In an effort to assist the nation fulfill its climate change targets, New Zealand proposes to charge agricultural emissions, including those related to the burps, urine, and dung of animals, such as cows and sheep.
The aim is for the “agricultural emissions-pricing system” to come into force in 2025. A consultation that will last until November 18 is looking at how levies are determined, transition support, and sequestration, which is defined in the statement as “the act of removing carbon dioxide from the atmosphere.”
According to the government, the levied funds would “recycle back into the agriculture sector through new technology, research, and incentive payments to farmers.”
The idea of introducing such a system by the middle of this decade was contained within an emissions reduction plan published in May 2022, as well as a recommendation published in June by the He Waka Eke Noa Primary Sector Climate Action Partnership.
In a statement Tuesday, New Zealand’s Prime Minister Jacinda Ardern backed the plans. “This is an important step forward in New Zealand’s transition to a low emissions future and delivers on our promise to price agriculture emissions from 2025,” she said.
“No other country in the world has yet developed a system for pricing and reducing agricultural emissions, so our farmers are set to benefit from being first movers,” Ardern went on to say.
Although agriculture contributes significantly to New Zealand’s economy, including exports, it also produces a sizeable portion of the nation’s emissions.
Authorities claimed that greenhouse gas emissions from agriculture, including carbon dioxide, nitrous oxide, and methane, accounted for more than half of New Zealand’s total emissions in the consultation document.
The paper claims that urea is the source of carbon dioxide and that urine and manure from cattle are the sources of nitrous oxide. Methane is emitted through belching and, to a lesser extent, gas.
Despite having the support of individuals like Ardern, the initiatives have not been well received.

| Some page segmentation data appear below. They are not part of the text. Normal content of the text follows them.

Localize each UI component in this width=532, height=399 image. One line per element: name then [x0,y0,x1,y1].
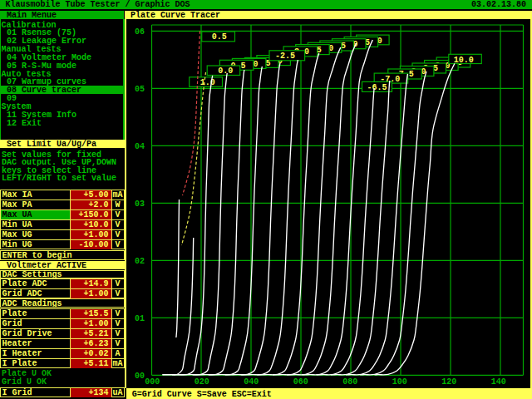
svg-text:1.0: 1.0 [200,78,215,87]
svg-text:05: 05 [135,85,145,94]
svg-text:120: 120 [441,377,456,387]
svg-text:02: 02 [135,257,145,266]
svg-text:080: 080 [342,377,357,387]
svg-text:-2.5: -2.5 [275,52,295,61]
svg-text:0.5: 0.5 [212,32,227,42]
svg-text:10.0: 10.0 [454,56,474,65]
svg-text:140: 140 [491,377,506,387]
svg-text:04: 04 [135,142,145,151]
svg-text:0.0: 0.0 [218,66,233,76]
svg-text:000: 000 [145,377,160,387]
svg-text:020: 020 [195,377,209,387]
svg-text:-6.5: -6.5 [367,83,387,92]
svg-text:01: 01 [135,314,145,323]
svg-text:100: 100 [392,377,407,387]
svg-text:06: 06 [135,27,145,37]
svg-text:00: 00 [135,372,145,381]
svg-text:040: 040 [244,377,259,387]
svg-text:03: 03 [135,200,145,209]
svg-text:060: 060 [293,377,308,387]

On Tuesday, Federated Farmers of New Zealand reacted furiously to the government’s proposals, stating that they would “rip the guts out of small town New Zealand.”
Others reacting to the news included Andrew Morrison, the chairman of Beef+Lamb New Zealand, who focused on the issue of sequestration.
“We need to further analyse these changes carefully, but one area of immediate concern is the proposed changes to sequestration, which is of real importance to sheep and beef farmers,” he said.
“We know we have a role to play in addressing climate change and our farmers are among the first to feel the effects of it,” Morrison added.
“However, if farmers are to face a price for their agricultural emissions from 2025, it is vital they get proper recognition for the genuine sequestration happening on their farms.”
In an email to farmers, Morrison and Sam McIvor, the organization’s CEO, offered more insight into their views on the plans.
“New Zealand is the first country in the world to look to put a price on agricultural emissions,” they said.
“While we recognise our role in reducing emissions, we are one of the most carbon efficient producers in the world and we will not accept a system that disproportionately puts our farmers and communities at risk,” they added.